Dental Insurance Plans
Dental insurance plans will typically come with a wide range of coverage. This may include a specific plan to cover an individual, or even a whole family. Determining the right dental insurance plan for both you and your family is an extremely important step. You will generally find that whether you decide to choose an individual or family dental insurance plan, both will have their own advantages and disadvantages. In fact there is no one specific plan that will suit everyone and this is something that you should always keep in mind.
Individual (Indemnity) Dental Insurance Plans
This type of insurance plan will allow you to choose your own individual or even family dentist. The plan will then pay your chosen dental office on what is known as a fee-for-service basis. You, the client, will be required to pay a monthly premium to an insurance company, which in turn will reimburse your dental office for any services that they render.
In the vast majority of cases a dental insurance company will pay anywhere from 50% to 80% of your dental office fees. The remainder will always need to be paid for by you. This specific dental insurance plan will typically have a predetermined deductible amount, or excess. You will also find that this type of insurance plan will usually limit the number of services that are covered in any given year.
The basic features that are usually covered by this type of plan include - high deductibles, a probationary period for certain procedures that are known to last for a long period of time. There will generally be an annual dollar limit on any benefits, although you are able to choose your own individual family dentist. An individual dental insurance plan will typically cost you from $15 a month and upwards.
Preferred Provider Organization (PPO) Dental Insurance Plans
This specific type of plan will allow a group of patients to receive dental care from a panel of individual dentists that has been predetermined. This type of coverage is most often used to provide dental gap insurance.
The dental office will usually agree to charge less than their normal fees to a specific patient base. This will, of course, provide numerous savings for anybody purchasing this type of plan. However, you still have the opportunity to visit a dentist who is not amongst the designated preferred providers, although you should be aware that you are likely to have to pay a greater share of the fee.
A preferred provider organization plan will generally mean that you will have a substantially discounted rate as long as you visit a dentist within a specific network. This type of dental insurance plan will have features such as monthly premiums, an annual dollar benefit limit, and that you must receive dental care within an approved network of dentists. A dental insurance plan of this nature will typically cost $20 a month and upwards.
Dental insurance plans are fairly similar to medical insurance plans, in that they will either provide a managed care plan or an indemnity plan. They are also known to be very much like an auto insurance plan, whereby they will provide you with compensation when required. You will also find that the different plans are likely to offer a different level of reimbursement for certain procedures. However, these types of plans are able to provide much-needed financial help in order to minimize the overall costs of any dental coverage that is required.
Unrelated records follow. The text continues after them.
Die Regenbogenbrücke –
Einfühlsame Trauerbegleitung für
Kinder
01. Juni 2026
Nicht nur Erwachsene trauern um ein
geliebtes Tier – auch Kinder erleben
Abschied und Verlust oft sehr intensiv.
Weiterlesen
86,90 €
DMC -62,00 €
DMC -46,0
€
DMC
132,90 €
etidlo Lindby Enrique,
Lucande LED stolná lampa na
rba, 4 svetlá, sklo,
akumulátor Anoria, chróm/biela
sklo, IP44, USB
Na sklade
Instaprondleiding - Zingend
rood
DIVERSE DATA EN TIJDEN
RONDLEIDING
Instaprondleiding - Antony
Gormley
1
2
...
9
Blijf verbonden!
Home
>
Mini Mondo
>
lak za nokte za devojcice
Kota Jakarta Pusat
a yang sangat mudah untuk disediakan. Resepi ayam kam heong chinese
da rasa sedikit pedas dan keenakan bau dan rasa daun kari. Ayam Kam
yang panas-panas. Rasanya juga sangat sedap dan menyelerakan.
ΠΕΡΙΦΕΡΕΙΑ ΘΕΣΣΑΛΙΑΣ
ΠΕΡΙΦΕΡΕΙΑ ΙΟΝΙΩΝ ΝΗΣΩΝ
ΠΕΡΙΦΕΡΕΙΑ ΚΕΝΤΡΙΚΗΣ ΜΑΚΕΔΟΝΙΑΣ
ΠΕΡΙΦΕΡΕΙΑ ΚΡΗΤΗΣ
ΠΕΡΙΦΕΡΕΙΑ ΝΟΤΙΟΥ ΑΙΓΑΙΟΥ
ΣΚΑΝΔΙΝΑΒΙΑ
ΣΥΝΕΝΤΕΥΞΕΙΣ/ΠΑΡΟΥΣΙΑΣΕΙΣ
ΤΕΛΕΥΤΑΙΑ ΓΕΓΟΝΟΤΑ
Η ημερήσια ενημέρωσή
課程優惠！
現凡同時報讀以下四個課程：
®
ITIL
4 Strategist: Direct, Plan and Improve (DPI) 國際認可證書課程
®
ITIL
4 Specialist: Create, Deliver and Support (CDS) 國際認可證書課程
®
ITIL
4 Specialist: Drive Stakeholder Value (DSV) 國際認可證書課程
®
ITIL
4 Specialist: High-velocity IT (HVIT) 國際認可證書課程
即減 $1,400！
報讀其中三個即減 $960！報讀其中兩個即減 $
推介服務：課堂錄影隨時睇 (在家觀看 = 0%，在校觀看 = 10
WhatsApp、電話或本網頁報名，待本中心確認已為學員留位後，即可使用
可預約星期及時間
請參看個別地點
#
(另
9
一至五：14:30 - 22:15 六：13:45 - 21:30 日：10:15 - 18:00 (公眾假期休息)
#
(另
The vast majority of people who have an individual or family dental insurance plan will typically have them provided through an employer. However, there are also many health insurance plans that will offer dental insurance as a supplemental option. Regardless of the actual dental insurance plan you have, their main purpose is to ensure that you are able to adequately meet the costs involved with dental treatment. As you may well be aware dentist fees can be fairly substantial and therefore having a dental insurance plan in place is likely to save you a lot of money in the long run.
As mentioned, dental insurance plans are likely to differ from company to company, although there are certain benefits that all plans should include. This will range from preventative dental care which will include routine cleanings, regular checkups and any topical fluoride treatments. This will also cover basic dental care which may include simple extractions, fillings, x-rays and space maintainers. In most cases this will also cover a major dental care which will include crowns, bridges, oral surgery, sealants, surgical extractions, dentures, endodontics and periodontics.
The vast majority of dental insurance plans will have a set maximum annual benefit limit. You should, therefore, be aware that once your maximum annual benefit limit has been reached that you are fully responsible for any further dental treatments that you require. There are, of course, Health Maintenance Organization (HMO) dental insurance plans that will typically not have a maximum annual benefit limit. This specific type of plan will involve any participating dentists receiving a monthly fee, whether or not you require their service during that month.